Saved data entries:
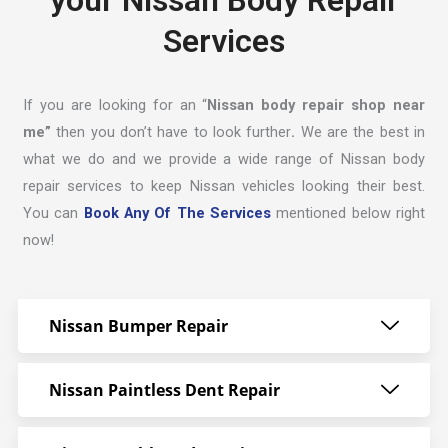
your Nissan Body Repair
Services
If you are looking for an “
Nissan body repair shop near
me”
then you don’t have to look further
.
We are the best in
what we do and we provide a wide range of Nissan body
repair services to keep Nissan vehicles looking their best.
You can
Book Any Of The Services
mentioned below right
now!
Nissan Bumper Repair
Nissan Paintless Dent Repair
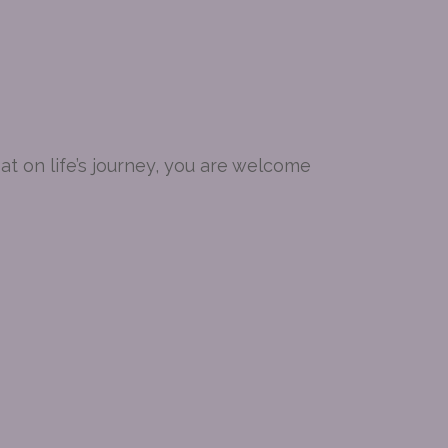
t on life’s journey, you are welcome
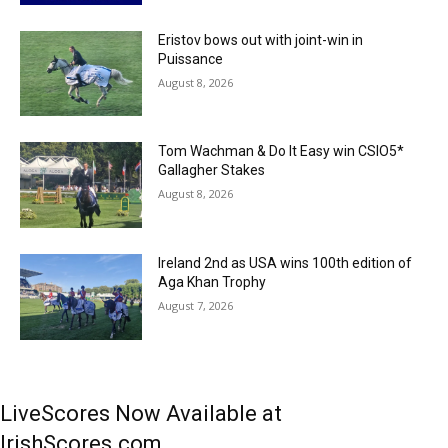
Eristov bows out with joint-win in
Puissance
August 8, 2026
Tom Wachman & Do It Easy win CSIO5*
Gallagher Stakes
August 8, 2026
Ireland 2nd as USA wins 100th edition of
Aga Khan Trophy
August 7, 2026
LiveScores Now Available at
IrishScores.com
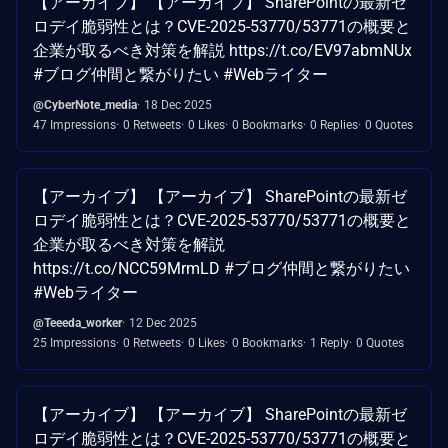
【アーカイブ】 【アーカイブ】 SharePointの最新ゼ
ロデイ脆弱性とは？CVE-2025-53770/53771の概要と
企業が取るべき対策を解説 https://t.co/EV97abmNUx
#ブログ仲間と繋がりたい #Webライター
@CyberNote_media
18 Dec 2025
47 Impressions
0 Retweets
0 Likes
0 Bookmarks
0 Replies
0 Quotes
【アーカイブ】 【アーカイブ】 SharePointの最新ゼ
ロデイ脆弱性とは？CVE-2025-53770/53771の概要と
企業が取るべき対策を解説
https://t.co/NCC59MrmLD #ブログ仲間と繋がりたい
#Webライター
@Teeeda_worker
12 Dec 2025
25 Impressions
0 Retweets
0 Likes
0 Bookmarks
1 Reply
0 Quotes
【アーカイブ】 【アーカイブ】 SharePointの最新ゼ
ロデイ脆弱性とは？CVE-2025-53770/53771の概要と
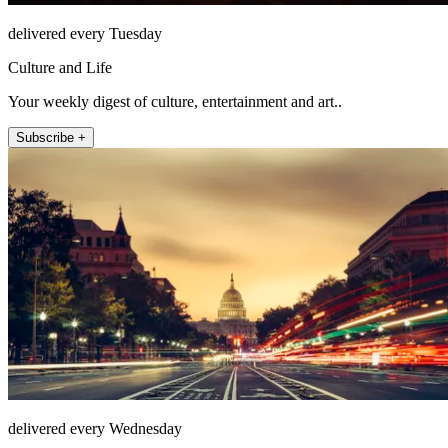
delivered every Tuesday
Culture and Life
Your weekly digest of culture, entertainment and art..
Subscribe +
delivered every Wednesday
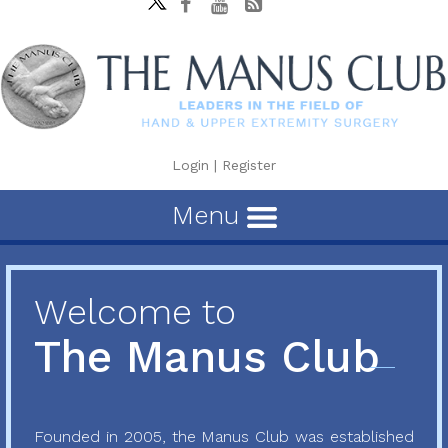
Login
|
Register
Menu
Welcome to
The Manus Club
Founded in 2005, the Manus Club was established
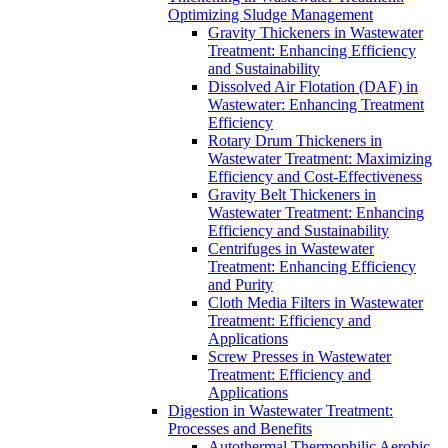
Optimizing Sludge Management
Gravity Thickeners in Wastewater
Treatment: Enhancing Efficiency
and Sustainability
Dissolved Air Flotation (DAF) in
Wastewater: Enhancing Treatment
Efficiency
Rotary Drum Thickeners in
Wastewater Treatment: Maximizing
Efficiency and Cost-Effectiveness
Gravity Belt Thickeners in
Wastewater Treatment: Enhancing
Efficiency and Sustainability
Centrifuges in Wastewater
Treatment: Enhancing Efficiency
and Purity
Cloth Media Filters in Wastewater
Treatment: Efficiency and
Applications
Screw Presses in Wastewater
Treatment: Efficiency and
Applications
Digestion in Wastewater Treatment:
Processes and Benefits
Autothermal Thermophilic Aerobic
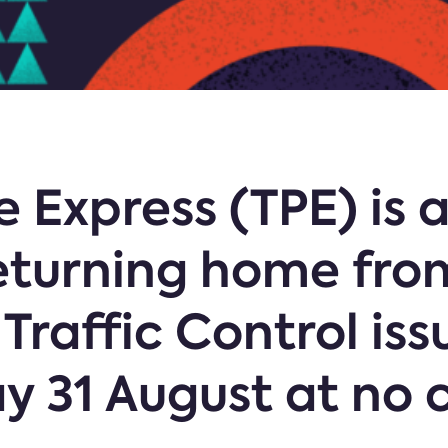
 Express (TPE) is 
eturning home fro
 Traffic Control iss
ay 31 August at no 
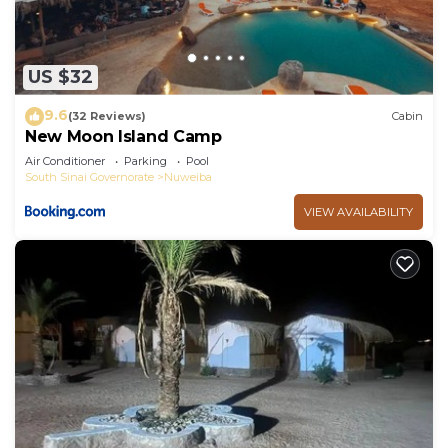
US $32
9.6
(32 Reviews)
Cabin
New Moon Island Camp
Air Conditioner
Parking
Pool
South Sinai Governorate
Nuweiba
VIEW AVAILABILITY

▶ _What you should do_
Say again, word for word, the lines beginning at the top of the data and ending with the line that has "Dissolved Air Flotation (DAF) in". Skip the pictures.

▶ _Exercise result_
your Nissan Body Repair
Services
If you are looking for an “
Nissan body repair shop near
me”
then you don’t have to look further
.
We are the best in
what we do and we provide a wide range of Nissan body
repair services to keep Nissan vehicles looking their best.
You can
Book Any Of The Services
mentioned below right
now!
Nissan Bumper Repair
Nissan Paintless Dent Repair
t on life’s journey, you are welcome
Eristov bows out with joint-win in
Puissance
August 8, 2026
Tom Wachman & Do It Easy win CSIO5*
Gallagher Stakes
August 8, 2026
Ireland 2nd as USA wins 100th edition of
Aga Khan Trophy
August 7, 2026
LiveScores Now Available at
IrishScores.com
【アーカイブ】 【アーカイブ】 SharePointの最新ゼ
ロデイ脆弱性とは？CVE-2025-53770/53771の概要と
企業が取るべき対策を解説 https://t.co/EV97abmNUx
#ブログ仲間と繋がりたい #Webライター
@CyberNote_media
18 Dec 2025
47 Impressions
0 Retweets
0 Likes
0 Bookmarks
0 Replies
0 Quotes
【アーカイブ】 【アーカイブ】 SharePointの最新ゼ
ロデイ脆弱性とは？CVE-2025-53770/53771の概要と
企業が取るべき対策を解説
https://t.co/NCC59MrmLD #ブログ仲間と繋がりたい
#Webライター
@Teeeda_worker
12 Dec 2025
25 Impressions
0 Retweets
0 Likes
0 Bookmarks
1 Reply
0 Quotes
【アーカイブ】 【アーカイブ】 SharePointの最新ゼ
ロデイ脆弱性とは？CVE-2025-53770/53771の概要と
delivered every Tuesday
Culture and Life
Your weekly digest of culture, entertainment and art..
Subscribe +
delivered every Wednesday
Login
|
Register
Menu
Welcome to
The Manus Club
Founded in 2005, the Manus Club was established
Optimizing Sludge Management
Gravity Thickeners in Wastewater
Treatment: Enhancing Efficiency
and Sustainability
Dissolved Air Flotation (DAF) in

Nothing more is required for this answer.